Michael Findlay
Avec Flesh Trilogy, Michael Findlay entre dans l'histoire du cinéma par un couloir sale, bruyant, mal éclairé, mais historiquement décisif : celui de l'exploitation new-yorkaise des années 1960 et 1970s, où l'érotisme, la violence, le sensationnel et la fabrication artisanale redessinent les frontières de ce qu'un public urbain est prêt à regarder. Il serait facile de le traiter comme un simple nom de bas-fond. Ce serait rater ce que son œuvre raconte du cinéma comme industrie opportuniste, laboratoire moral et terrain d'expérimentation brutale.
Findlay appartient à ce moment américain où Times Square et les circuits grindhouse transforment la marge en économie parallèle de l'image. Ses films ne valent pas d'abord par la pure maîtrise, encore moins par une respectabilité rétrospective artificielle. Ils valent parce qu'ils témoignent d'une zone où le cinéma se fabrique à la chaîne, à l'instinct, dans la concurrence, sous la pression du choc visuel. Chez lui, l'exploitation n'est pas un sous-genre honteux. C'est un mode de production qui imprime sa logique à chaque plan.

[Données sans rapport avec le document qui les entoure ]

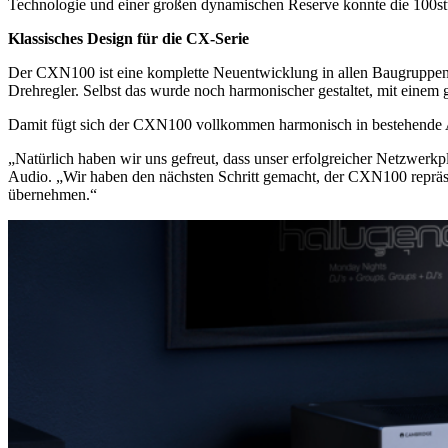
Technologie und einer großen dynamischen Reserve konnte die 100stu
Klassisches Design für die CX-Serie
Der CXN100 ist eine komplette Neuentwicklung in allen Baugruppen
Drehregler. Selbst das wurde noch harmonischer gestaltet, mit eine
Damit fügt sich der CXN100 vollkommen harmonisch in bestehende Anl
„Natürlich haben wir uns gefreut, dass unser erfolgreicher Netzwer
Audio. „Wir haben den nächsten Schritt gemacht, der CXN100 repräs
übernehmen.“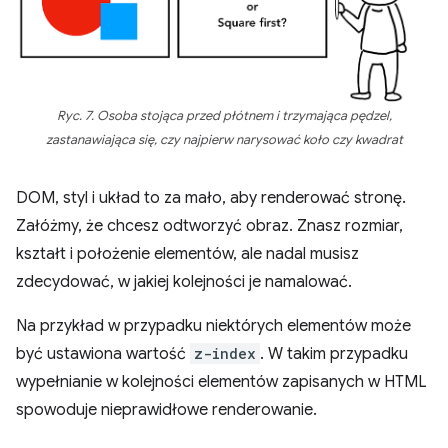
Ryc. 7. Osoba stojąca przed płótnem i trzymająca pędzel,
zastanawiająca się, czy najpierw narysować koło czy kwadrat
DOM, styl i układ to za mało, aby renderować stronę.
Załóżmy, że chcesz odtworzyć obraz. Znasz rozmiar,
kształt i położenie elementów, ale nadal musisz
zdecydować, w jakiej kolejności je namalować.
Na przykład w przypadku niektórych elementów może
być ustawiona wartość
z-index
. W takim przypadku
wypełnianie w kolejności elementów zapisanych w HTML
spowoduje nieprawidłowe renderowanie.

The Touch of Her Flesh et ses compagnons de cycle montrent bien ce mélange de pulsion commerciale, de misogynie spectaculaire, de psychose bricolée et de liberté technique. Le résultat est souvent brutal, parfois répulsif, mais jamais anodin pour qui veut comprendre les rapports entre sexe, violence et marché. Findlay travaille à la frontière du sexploitation et de l'horreur, dans une zone où le regard devient lui-même une marchandise agressive. C'est précisément pour cela qu'il faut le regarder lucidement, sans blanchiment.
Il ne s'agit évidemment pas de transformer son cinéma en trésor caché au sens noble. Une partie de son œuvre demeure crue, opportuniste, marquée par des réflexes de domination et de provocation qui appartiennent pleinement à leur époque. Mais cet ancrage historique est justement ce qui la rend intéressante. Findlay expose un état du cinéma où l'interdit n'est pas encore absorbé par le marketing culturel chic, où la transgression fonctionne comme argument de vente direct, presque nu. Cela produit une image du désir et de la peur profondément déformée, donc révélatrice.
Son parcours inclut aussi des documentaires et des travaux plus variés, preuve qu'il ne se réduit pas à une seule case, même si la réputation grindhouse l'emporte logiquement dans la mémoire cinéphile. Cette mémoire, toutefois, a souvent été sélective. Elle aime les survivants glamour de l'exploitation et oublie les figures plus troubles, moins élégantes à réhabiliter. Findlay appartient à cette seconde catégorie. Le regarder, c'est accepter une histoire du cinéma moins propre, moins téléologique, plus embarrassante.
Dans ce cadre, sa présence intéresse tout particulièrement une base consacrée aux formes du horreur et aux marges de l'image. Non parce qu'il serait un grand styliste caché, mais parce qu'il rappelle combien le cinéma de genre s'est aussi construit dans des zones de friction entre excitation, répulsion, censure et appât du gain. Les films de Findlay ne demandent pas l'adhésion. Ils exigent une confrontation avec ce que l'industrie a longtemps vendu comme frisson adulte.
Le travail de redécouverte mené par certains éditeurs, programmateurs et festivals de cinéma bis permet aujourd'hui de replacer Michael Findlay dans un paysage plus large : celui d'une culture underground et semi-industrielle où la valeur d'un film ne se mesure pas seulement à sa noblesse, mais à ce qu'il révèle d'un imaginaire collectif en train de se salir.
Michael Findlay mérite ainsi d'être abordé comme une figure symptôme. Ses films concentrent les pulsions commerciales, les obsessions sexuelles, les brutalités formelles et l'énergie de contrebande d'une époque entière. Ils ne sont pas confortables, ni toujours défendables, et c'est précisément ce qui leur donne une importance documentaire et culturelle. Dans l'histoire des images qui mordent, qui exploitent, qui provoquent et qui dégradent en même temps qu'elles fascinent, Findlay occupe une place impossible à polir sans la falsifier.